* Exercise requirements
Output all of the listing, leaving every line exactly as written.

* Supplied material
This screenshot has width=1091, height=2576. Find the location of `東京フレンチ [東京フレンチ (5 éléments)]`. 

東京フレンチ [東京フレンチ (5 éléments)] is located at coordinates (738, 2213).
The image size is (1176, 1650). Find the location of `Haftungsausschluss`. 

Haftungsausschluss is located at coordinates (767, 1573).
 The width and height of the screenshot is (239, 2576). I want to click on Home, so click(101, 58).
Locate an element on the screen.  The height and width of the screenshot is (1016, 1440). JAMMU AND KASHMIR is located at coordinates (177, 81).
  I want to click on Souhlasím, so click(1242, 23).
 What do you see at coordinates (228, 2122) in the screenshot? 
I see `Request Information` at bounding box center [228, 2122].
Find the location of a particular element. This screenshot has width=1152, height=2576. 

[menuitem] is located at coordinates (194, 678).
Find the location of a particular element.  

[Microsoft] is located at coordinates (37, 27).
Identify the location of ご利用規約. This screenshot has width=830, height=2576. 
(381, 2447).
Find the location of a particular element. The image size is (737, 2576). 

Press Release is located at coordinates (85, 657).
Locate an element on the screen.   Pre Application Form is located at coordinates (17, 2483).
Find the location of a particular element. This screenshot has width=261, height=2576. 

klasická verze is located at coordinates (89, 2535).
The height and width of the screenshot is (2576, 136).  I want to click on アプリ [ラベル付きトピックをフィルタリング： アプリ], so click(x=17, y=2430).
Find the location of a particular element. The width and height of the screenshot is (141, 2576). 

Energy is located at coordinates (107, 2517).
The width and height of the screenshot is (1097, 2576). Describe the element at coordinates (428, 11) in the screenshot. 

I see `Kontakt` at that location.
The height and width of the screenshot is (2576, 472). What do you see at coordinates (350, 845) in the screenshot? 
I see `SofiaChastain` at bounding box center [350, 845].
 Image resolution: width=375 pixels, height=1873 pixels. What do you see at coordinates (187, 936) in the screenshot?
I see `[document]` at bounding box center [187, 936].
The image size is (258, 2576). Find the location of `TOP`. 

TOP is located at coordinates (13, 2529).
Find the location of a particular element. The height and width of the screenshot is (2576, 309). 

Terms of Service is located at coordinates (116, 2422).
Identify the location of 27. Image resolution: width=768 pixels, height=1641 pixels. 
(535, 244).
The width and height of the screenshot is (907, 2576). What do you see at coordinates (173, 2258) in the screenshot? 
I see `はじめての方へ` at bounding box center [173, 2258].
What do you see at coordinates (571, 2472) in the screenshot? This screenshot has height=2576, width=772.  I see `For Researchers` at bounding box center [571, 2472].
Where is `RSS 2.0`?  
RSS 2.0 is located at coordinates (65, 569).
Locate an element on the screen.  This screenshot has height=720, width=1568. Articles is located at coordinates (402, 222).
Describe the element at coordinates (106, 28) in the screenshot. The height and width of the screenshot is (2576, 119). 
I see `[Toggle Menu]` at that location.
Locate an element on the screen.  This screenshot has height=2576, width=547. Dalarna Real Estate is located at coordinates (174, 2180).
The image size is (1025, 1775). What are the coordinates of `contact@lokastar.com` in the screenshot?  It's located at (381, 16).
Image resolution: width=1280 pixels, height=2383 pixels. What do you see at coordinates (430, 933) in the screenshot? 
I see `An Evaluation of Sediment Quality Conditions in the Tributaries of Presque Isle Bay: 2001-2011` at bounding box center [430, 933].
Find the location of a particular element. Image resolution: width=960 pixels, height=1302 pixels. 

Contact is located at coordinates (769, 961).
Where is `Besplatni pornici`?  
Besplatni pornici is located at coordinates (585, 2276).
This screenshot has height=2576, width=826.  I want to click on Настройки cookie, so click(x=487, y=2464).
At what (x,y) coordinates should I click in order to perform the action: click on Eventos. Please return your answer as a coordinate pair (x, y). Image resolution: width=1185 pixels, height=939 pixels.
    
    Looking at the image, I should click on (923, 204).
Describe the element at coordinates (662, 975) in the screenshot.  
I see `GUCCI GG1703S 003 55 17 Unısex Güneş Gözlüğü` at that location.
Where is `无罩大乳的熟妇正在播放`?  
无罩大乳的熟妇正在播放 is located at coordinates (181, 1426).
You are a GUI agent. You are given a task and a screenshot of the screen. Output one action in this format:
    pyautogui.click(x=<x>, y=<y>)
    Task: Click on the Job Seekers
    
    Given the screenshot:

* Exercise solution
This screenshot has width=1091, height=2576. Find the location of `東京フレンチ [東京フレンチ (5 éléments)]`. 

東京フレンチ [東京フレンチ (5 éléments)] is located at coordinates (738, 2213).
The image size is (1176, 1650). Find the location of `Haftungsausschluss`. 

Haftungsausschluss is located at coordinates (767, 1573).
 The width and height of the screenshot is (239, 2576). I want to click on Home, so click(101, 58).
Locate an element on the screen.  The height and width of the screenshot is (1016, 1440). JAMMU AND KASHMIR is located at coordinates (177, 81).
  I want to click on Souhlasím, so click(1242, 23).
 What do you see at coordinates (228, 2122) in the screenshot? 
I see `Request Information` at bounding box center [228, 2122].
Find the location of a particular element. This screenshot has width=1152, height=2576. 

[menuitem] is located at coordinates (194, 678).
Find the location of a particular element.  

[Microsoft] is located at coordinates (37, 27).
Identify the location of ご利用規約. This screenshot has width=830, height=2576. 
(381, 2447).
Find the location of a particular element. The image size is (737, 2576). 

Press Release is located at coordinates (85, 657).
Locate an element on the screen.   Pre Application Form is located at coordinates (17, 2483).
Find the location of a particular element. This screenshot has width=261, height=2576. 

klasická verze is located at coordinates (89, 2535).
The height and width of the screenshot is (2576, 136).  I want to click on アプリ [ラベル付きトピックをフィルタリング： アプリ], so click(x=17, y=2430).
Find the location of a particular element. The width and height of the screenshot is (141, 2576). 

Energy is located at coordinates (107, 2517).
The width and height of the screenshot is (1097, 2576). Describe the element at coordinates (428, 11) in the screenshot. 

I see `Kontakt` at that location.
The height and width of the screenshot is (2576, 472). What do you see at coordinates (350, 845) in the screenshot? 
I see `SofiaChastain` at bounding box center [350, 845].
 Image resolution: width=375 pixels, height=1873 pixels. What do you see at coordinates (187, 936) in the screenshot?
I see `[document]` at bounding box center [187, 936].
The image size is (258, 2576). Find the location of `TOP`. 

TOP is located at coordinates (13, 2529).
Find the location of a particular element. The height and width of the screenshot is (2576, 309). 

Terms of Service is located at coordinates (116, 2422).
Identify the location of 27. Image resolution: width=768 pixels, height=1641 pixels. 
(535, 244).
The width and height of the screenshot is (907, 2576). What do you see at coordinates (173, 2258) in the screenshot? 
I see `はじめての方へ` at bounding box center [173, 2258].
What do you see at coordinates (571, 2472) in the screenshot? This screenshot has height=2576, width=772.  I see `For Researchers` at bounding box center [571, 2472].
Where is `RSS 2.0`?  
RSS 2.0 is located at coordinates (65, 569).
Locate an element on the screen.  This screenshot has height=720, width=1568. Articles is located at coordinates (402, 222).
Describe the element at coordinates (106, 28) in the screenshot. The height and width of the screenshot is (2576, 119). 
I see `[Toggle Menu]` at that location.
Locate an element on the screen.  This screenshot has height=2576, width=547. Dalarna Real Estate is located at coordinates (174, 2180).
The image size is (1025, 1775). What are the coordinates of `contact@lokastar.com` in the screenshot?  It's located at (381, 16).
Image resolution: width=1280 pixels, height=2383 pixels. What do you see at coordinates (430, 933) in the screenshot? 
I see `An Evaluation of Sediment Quality Conditions in the Tributaries of Presque Isle Bay: 2001-2011` at bounding box center [430, 933].
Find the location of a particular element. Image resolution: width=960 pixels, height=1302 pixels. 

Contact is located at coordinates (769, 961).
Where is `Besplatni pornici`?  
Besplatni pornici is located at coordinates (585, 2276).
This screenshot has height=2576, width=826.  I want to click on Настройки cookie, so click(x=487, y=2464).
At what (x,y) coordinates should I click in order to perform the action: click on Eventos. Please return your answer as a coordinate pair (x, y). Image resolution: width=1185 pixels, height=939 pixels.
    
    Looking at the image, I should click on (923, 204).
Describe the element at coordinates (662, 975) in the screenshot.  
I see `GUCCI GG1703S 003 55 17 Unısex Güneş Gözlüğü` at that location.
Where is `无罩大乳的熟妇正在播放`?  
无罩大乳的熟妇正在播放 is located at coordinates (181, 1426).
You are a GUI agent. You are given a task and a screenshot of the screen. Output one action in this format:
    pyautogui.click(x=<x>, y=<y>)
    Task: Click on the Job Seekers
    
    Given the screenshot:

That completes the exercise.